Monday, December 21, 2009

Chaos reigns.

"It's not all fucked.  We're gonna be okay."

You don't have to be Jessica Fletcher to assertain from my dissertations that I have a soft spot for dreck.  Thusly, it should come as a surprise that, as I assess the decade past, my top films fall outside the realm of camp and guilty pleasure.  My top three films of the 2000s are actually smart and consistently made!  If we're lucky, every ten years or so a movie comes along that elevates the medium, defies genre, and manages to change the rules of the game for all that proceed it.  One such film claims the number three slot in my FaggotyAss Top 5 Films of the 2000s: Danny Boyle's 28 Days Later (2002).

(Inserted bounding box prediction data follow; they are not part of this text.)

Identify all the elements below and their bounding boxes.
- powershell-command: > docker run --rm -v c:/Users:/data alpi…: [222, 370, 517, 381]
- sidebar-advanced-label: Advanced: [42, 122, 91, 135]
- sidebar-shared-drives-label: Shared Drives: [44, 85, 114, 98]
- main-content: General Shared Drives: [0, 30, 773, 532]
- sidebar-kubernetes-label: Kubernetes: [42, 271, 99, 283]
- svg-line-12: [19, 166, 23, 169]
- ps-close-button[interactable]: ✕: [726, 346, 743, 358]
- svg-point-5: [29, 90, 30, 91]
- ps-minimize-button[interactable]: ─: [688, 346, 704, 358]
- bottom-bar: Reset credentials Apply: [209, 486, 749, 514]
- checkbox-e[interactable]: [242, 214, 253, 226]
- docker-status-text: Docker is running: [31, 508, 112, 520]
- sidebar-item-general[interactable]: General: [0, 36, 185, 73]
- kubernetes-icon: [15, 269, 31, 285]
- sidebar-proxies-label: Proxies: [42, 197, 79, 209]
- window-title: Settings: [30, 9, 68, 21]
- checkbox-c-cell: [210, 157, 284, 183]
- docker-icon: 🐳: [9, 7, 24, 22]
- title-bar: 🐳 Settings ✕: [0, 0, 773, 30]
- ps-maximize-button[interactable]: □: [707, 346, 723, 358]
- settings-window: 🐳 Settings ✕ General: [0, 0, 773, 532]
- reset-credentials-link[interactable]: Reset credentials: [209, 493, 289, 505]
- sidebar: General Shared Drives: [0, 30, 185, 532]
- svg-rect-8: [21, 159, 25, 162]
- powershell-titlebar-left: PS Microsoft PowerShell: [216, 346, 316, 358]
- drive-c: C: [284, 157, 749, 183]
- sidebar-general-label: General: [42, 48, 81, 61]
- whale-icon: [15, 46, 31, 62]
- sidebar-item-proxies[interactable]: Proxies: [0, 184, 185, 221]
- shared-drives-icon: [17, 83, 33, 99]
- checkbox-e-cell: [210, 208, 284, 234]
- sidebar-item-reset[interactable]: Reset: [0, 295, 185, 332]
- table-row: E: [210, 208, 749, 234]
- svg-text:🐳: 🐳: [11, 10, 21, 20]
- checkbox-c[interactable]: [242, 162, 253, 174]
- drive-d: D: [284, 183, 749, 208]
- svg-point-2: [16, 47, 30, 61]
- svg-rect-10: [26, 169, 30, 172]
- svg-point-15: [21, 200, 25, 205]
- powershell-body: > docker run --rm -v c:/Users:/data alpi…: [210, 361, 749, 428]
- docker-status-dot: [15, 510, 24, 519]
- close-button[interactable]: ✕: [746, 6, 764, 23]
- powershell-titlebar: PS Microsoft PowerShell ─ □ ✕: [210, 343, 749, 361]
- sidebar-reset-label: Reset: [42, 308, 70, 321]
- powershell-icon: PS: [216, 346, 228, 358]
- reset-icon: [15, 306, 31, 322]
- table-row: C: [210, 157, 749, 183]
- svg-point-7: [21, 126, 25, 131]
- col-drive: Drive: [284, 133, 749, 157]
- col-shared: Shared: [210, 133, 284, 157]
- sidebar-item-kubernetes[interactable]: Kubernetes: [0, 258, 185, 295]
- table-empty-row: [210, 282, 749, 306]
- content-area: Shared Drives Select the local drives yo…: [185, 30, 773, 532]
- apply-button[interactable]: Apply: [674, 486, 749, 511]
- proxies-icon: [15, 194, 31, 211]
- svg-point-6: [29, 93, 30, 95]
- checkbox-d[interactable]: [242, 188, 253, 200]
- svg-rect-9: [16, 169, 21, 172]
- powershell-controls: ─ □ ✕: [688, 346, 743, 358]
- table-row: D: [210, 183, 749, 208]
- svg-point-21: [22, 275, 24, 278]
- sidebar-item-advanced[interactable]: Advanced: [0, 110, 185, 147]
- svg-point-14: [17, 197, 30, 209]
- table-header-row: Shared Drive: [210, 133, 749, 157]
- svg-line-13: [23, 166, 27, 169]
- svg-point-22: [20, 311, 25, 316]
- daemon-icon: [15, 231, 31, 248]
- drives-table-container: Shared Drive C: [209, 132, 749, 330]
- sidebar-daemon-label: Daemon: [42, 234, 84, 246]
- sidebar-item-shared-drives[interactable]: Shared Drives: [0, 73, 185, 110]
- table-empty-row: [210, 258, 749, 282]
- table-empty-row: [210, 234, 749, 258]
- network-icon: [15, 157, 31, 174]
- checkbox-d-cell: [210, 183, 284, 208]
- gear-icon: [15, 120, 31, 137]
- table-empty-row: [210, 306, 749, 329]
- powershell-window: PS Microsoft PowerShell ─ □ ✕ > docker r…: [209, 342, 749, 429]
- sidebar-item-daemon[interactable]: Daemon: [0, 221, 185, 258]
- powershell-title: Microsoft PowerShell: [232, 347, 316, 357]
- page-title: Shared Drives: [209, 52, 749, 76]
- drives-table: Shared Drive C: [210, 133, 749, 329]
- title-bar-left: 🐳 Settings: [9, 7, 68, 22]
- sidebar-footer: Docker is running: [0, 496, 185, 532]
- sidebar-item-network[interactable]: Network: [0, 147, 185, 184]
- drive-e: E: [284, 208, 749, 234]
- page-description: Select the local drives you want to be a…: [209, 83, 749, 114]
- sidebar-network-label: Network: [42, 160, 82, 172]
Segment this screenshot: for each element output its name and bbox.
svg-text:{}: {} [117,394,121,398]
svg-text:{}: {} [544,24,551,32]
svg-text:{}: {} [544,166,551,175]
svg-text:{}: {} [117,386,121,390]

Zombie movies were born out of the distinctly 1960s fear of radioactive bombings and inevitable communist invasions that were sure to turn whoever survived into flesh-eating monsters.  Danny Boyle turned this conceit on its ear, realizing that fear of nuclear warfare had long been replaced by our fear of virulent bacteria (anyone remember AIDS?).  Nearly ten years before swine flu had American housewives wearing gas masks to the A&P and ten years after AIDS wiped out an entire generation of gay men, 28 Days Later brought this threat into the mainstream, popcorn consciousness.   Not nihilistic as much as it is realistic, this movie serves to remind us that, when pushed or cornered, we're aggressive and territorial animals - no better than monkeys. 

A gang of hippies rescues animals from a lab.  The animals are infected with "Rage," a manmade super-virus.  The animals infect the humans.  Civilization evaporates.  No cell phones.  No credit reports.  Primal humanity.  Governments are redundant when push comes to shove.  Shots of an abandoned London, swathed in flyers searching for missing friends and family members are all the more eerie considering that this film was conceived and shot before September 11th, 2001.  Apocalyptic themes are all the more brilliant considering that Danny Boyle structured the film to mirror The Wizard of Oz!  Only, instead of a wizard, there's a bunch of gay soldiers living in an abandoned castle.

The camera is my favorite character in 28 Days Later.  Boyle shot 97% of this movie on Canon XL1 DVcams - using upwards of six cameras simultaneously, kamikaze style, all on location around Europe.  Boyle experimented with the DVcams, realizing that shooting at super high speeds created a heightened, frenetic quality to the images like no one had ever seen before in a zombie movie.  What's sacrificed in detail is more than made up for by the gritty, handheld feel that adds a sense of urgency and verisimilitude to the proceedings. The quality of the images ranges from that of on-location, Sierra Leone, news footage to that of sumptuous, live-action John Singer Sargent paintings.  Marrying the production design of A Clockwork Orange and the social commentary of Dawn of the Dead, incorporating a score that sounds like Radiohead b-sides and using cutting edge filmmaking techniques throughout, 28 Days Later is the most vital horror movie to come along in ages.  The transition to 35mm for the final scene is nothing short of breathtaking.  It doesn't hurt that Cillian Murphy was gorgeous.  He should carry around his baseball bat in every movie!